Program revitalisasi di SDN Cicohag meliputi rehabilitasi enam ruang kelas, satu ruang perpustakaan, satu ruang guru, serta satu unit toilet. Pihak sekolah berharap fasilitas tersebut dapat mendukung peningkatan mutu layanan pendidikan sekaligus memberikan rasa aman bagi seluruh warga sekolah.
Selain itu, sekolah juga berencana mengusulkan pembangunan lanjutan berupa pagar keliling sekolah serta pemanfaatan lahan bekas rumah dinas setelah proses penghapusan aset selesai.
"Kami berharap nantinya sekolah memiliki pagar yang memadai agar lingkungan lebih aman. Lahan bekas rumah dinas juga diharapkan dapat dimanfaatkan untuk pengembangan fasilitas pendidikan," jelas Asep.
Dalam pelaksanaan proyek, seluruh pengadaan material dilakukan sesuai Rencana Anggaran Biaya (RAB) melalui sistem SIPLah, dengan material yang digunakan mengacu pada standar yang telah ditetapkan, termasuk penggunaan baja ringan berstandar SNI.

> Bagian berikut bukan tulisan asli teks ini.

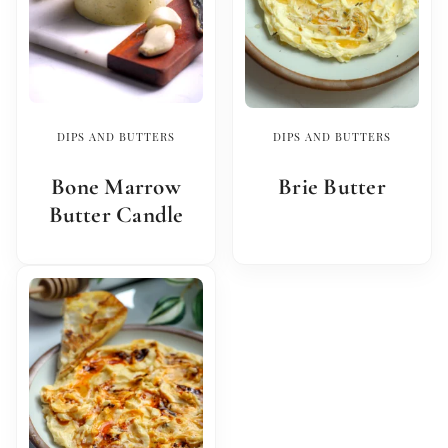
DIPS AND BUTTERS
DIPS AND BUTTERS
Bone Marrow
Brie Butter
Butter Candle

Ia menambahkan, perkembangan pekerjaan terus dipantau melalui laporan berkala yang disampaikan oleh konsultan pengawas dan operator kepada pihak kementerian.
Meski demikian, proses pembangunan sempat menghadapi kendala akibat terbatasnya pasokan air bersih selama musim kemarau. Untuk menjaga kelancaran pekerjaan, pihak sekolah akhirnya memanfaatkan suplai air dari PDAM setelah pasokan dari sumber lain dinilai tidak mencukupi.
"Kami berupaya mencari solusi agar pekerjaan tidak terhambat. Setelah berdiskusi, akhirnya kebutuhan air dipenuhi melalui layanan PDAM sehingga proses pembangunan tetap berjalan," ungkapnya.
Asep juga menyampaikan bahwa pelaksanaan revitalisasi turut melibatkan masyarakat sekitar sebagai tenaga kerja sesuai kebutuhan, sementara pekerjaan teknis ditangani oleh tenaga yang memiliki kompetensi di bidangnya.
Ia berharap revitalisasi tersebut menjadi awal peningkatan kualitas pendidikan di SDN Cicohag, baik dari sisi kenyamanan belajar, prestasi peserta didik, maupun kepercayaan masyarakat terhadap sekolah.
"Mudah-mudahan setelah pembangunan selesai, sekolah semakin maju, jumlah peserta didik bertambah, prestasi meningkat, dan seluruh warga sekolah merasa lebih nyaman dalam menjalankan proses belajar mengajar," pungkasnya.